▶ _WORK ORDER_
In the listing below, find every line containing "interventions" and copy it out.

▶ _STORED DATA_
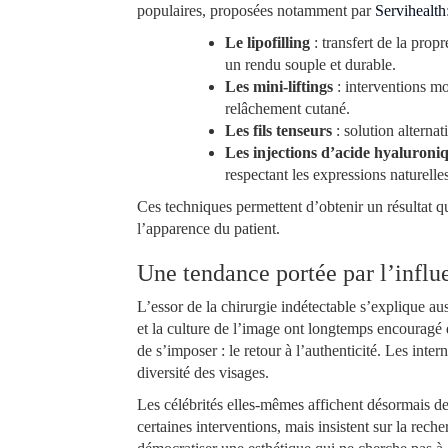
populaires, proposées notamment par
Servihealth
Le lipofilling
: transfert de la prop
un rendu souple et durable.
Les mini-liftings
: interventions mo
relâchement cutané.
Les fils tenseurs
: solution alternati
Les injections d’acide hyaluroniq
respectant les expressions naturelles
Ces techniques permettent d’obtenir un résultat qu
l’apparence du patient.
Une tendance portée par l’influe
L’essor de la chirurgie indétectable s’explique au
et la culture de l’image ont longtemps encouragé 
de s’imposer : le retour à l’authenticité. Les inter
diversité des visages.
Les célébrités elles-mêmes affichent désormais des
certaines interventions, mais insistent sur la rech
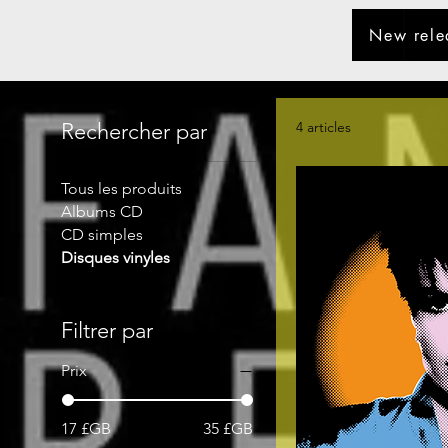
New rele
Rechercher par
4 articles
Tous les produits
Albums CD
CD simples
Disques vinyles
Filtrer par
Prix
17 £GB
35 £GB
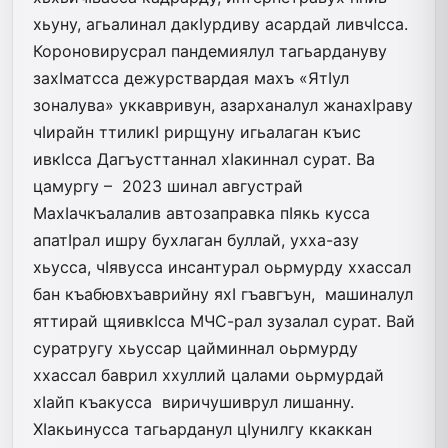
хьуну, агьалинал дакIурдиву асардай ливчIсса.
Короновирусрал пандемиялул тагьардануву
захIматсса дежурствардая махъ «ЯтIул
зоналува» уккавривун, азарханалул жанахIраву
чIирайн ттиликI рирщуну игьалаган къис
ивкIсса Дагъусттаннал хIакиннал сурат. Ва
цамургу – 2023 шинал августрай
МахIачкъалалив автозаправка пIякь кусса
апатIрал ишру бухлаган буллай, ухха-азу
хьусса, чIявусса инсантурал ­оьрмурду ххассал
бан къабювхъаврийну яхI гъавгъун, машиналул
яттирай щяивкIсса МЧС-рал зузалал сурат. Вай
суратругу хьуссар цайминнал оьрмурду
ххассал баврил ххуллий цалами оьрмурдай
хIайп къакусса виричушиврул лишанну.
ХIакьинусса тагьарданул цIунилгу ккаккан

▶ _RESPONSE TO THE EXERCISE_
: interventions mo
certaines interventions, mais insistent sur la rech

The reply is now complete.